The Istanbul negotiations never had a chance. Pakistan arrived with maximalist demands and the expectation that Afghanistan would capitulate. Islamabad insisted that the entire Tehreek-e-Taliban Pakistan (TTP) network in Afghanistan be dismantled, that at least 47 named commanders be handed over, that all TTP cadres be disarmed and relocated far from the border, and that refugees be repatriated immediately. Pakistan also reached for its familiar crutch, accusing India of manipulating the Taliban as a “proxy” to weaken Islamabad—an allegation that has become a predictable deflection from Pakistan’s own decades-long policy of cultivating militant groups across the region.

The Taliban rejected Islamabad’s narrative outright, arguing that TTP is Pakistan’s internal failure and that its fighters—being Pakistani nationals—are not under Afghan government jurisdiction. They reminded Pakistan that they cannot hand over citizens of another state. They also demanded that Pakistan guarantee Afghan airspace integrity and halt its facilitation of US drone operations from Shahbaz (Balochistan) and Nur Khan (Rawalpindi) airbases. Pakistan dismissed these concerns, insisting that its “bilateral agreement with the United States” was non-negotiable—an admission that undermined its own claims of sovereignty even as it sought to lecture Afghanistan on security.

The proposed mass expulsion of Afghan refugees was another Pakistani demand that ensured deadlock. The Taliban warned that such a move would trigger an unprecedented humanitarian disaster. Rather than address this reality, Islamabad doubled down, using the refugee population as leverage despite decades of benefiting politically and economically from their presence.

Behind the breakdown lies the deeper, unresolved fissure that has defined AfPak relations for more than a century: the contested Durand Line. The 2,611-kilometre frontier remains a powder keg, and the current crisis has shortened its fuse dramatically. Cross-border artillery exchanges, airstrikes on Khost and Paktika, and Pakistan’s repeated violation of Afghan airspace have ensured that mistrust is now at its highest point since the Taliban’s return in August 2021.

Turkey and Qatar may push for another round of negotiations, and US President Trump—reviving a familiar impulse—has offered to “fix the issue quickly.” Yet no external actor can bridge the structural, ideological, and strategic chasms between Islamabad and Kabul. Pakistan demands total Afghan compliance while refusing to address its own role in creating and sustaining the militant ecosystem it now claims to fear. The Taliban, empowered and emboldened, refuse to bow to the state that once shaped their insurgency.

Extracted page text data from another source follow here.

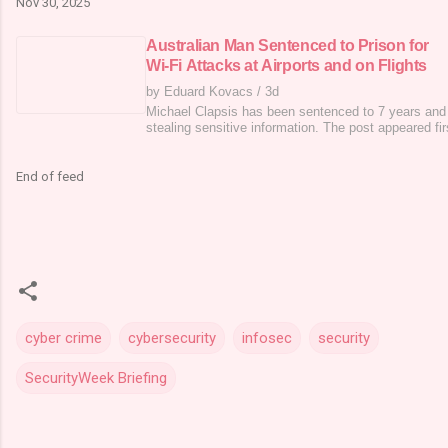
Nov 30, 2025
Australian Man Sentenced to Prison for
Wi-Fi Attacks at Airports and on Flights
by Eduard Kovacs
/
3d
Michael Clapsis has been sentenced to 7 years and 
stealing sensitive information. The post appeared fi
End of feed
cyber crime
cybersecurity
infosec
security
SecurityWeek Briefing
C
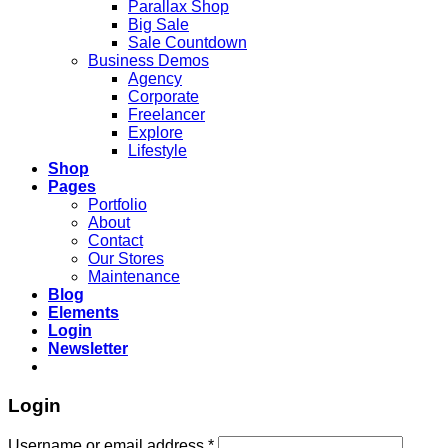
Parallax Shop
Big Sale
Sale Countdown
Business Demos
Agency
Corporate
Freelancer
Explore
Lifestyle
Shop
Pages
Portfolio
About
Contact
Our Stores
Maintenance
Blog
Elements
Login
Newsletter
Login
Username or email address
*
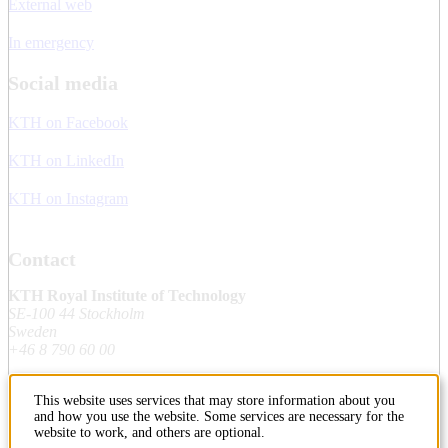
External web
In emergency
Social media
KTH on Facebook
KTH on LinkedIn
KTH on Instagram
Contact
KTH Royal Institute of Technology
SE-100 44 Stockholm
Sweden
+46 8 790 60 00
This website uses services that may store information about you
Contact KTH
and how you use the website. Some services are necessary for the
website to work, and others are optional.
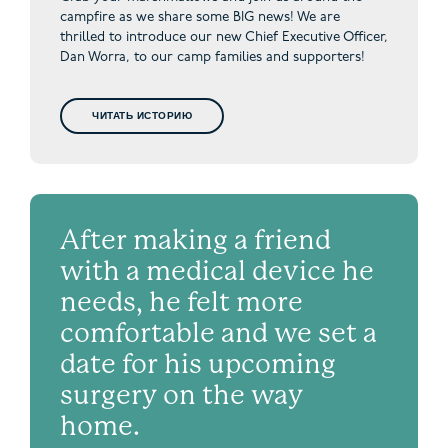
campfire as we share some BIG news! We are
thrilled to introduce our new Chief Executive Officer,
Dan Worra, to our camp families and supporters!
ЧИТАТЬ ИСТОРИЮ
After making a friend
with a medical device he
needs, he felt more
comfortable and we set a
date for his upcoming
surgery on the way
home.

The Istanbul collapse is not an isolated diplomatic failure—it is a stark indictment of Pakistan’s self-defeating approach to Afghanistan. By relying on bullying, ultimatums, airstrikes, and mass expulsions rather than negotiation, Islamabad has accelerated a march toward open conflict. The region now stands on the brink of a confrontation that Pakistan itself helped manufacture—and that it may now be powerless to contain.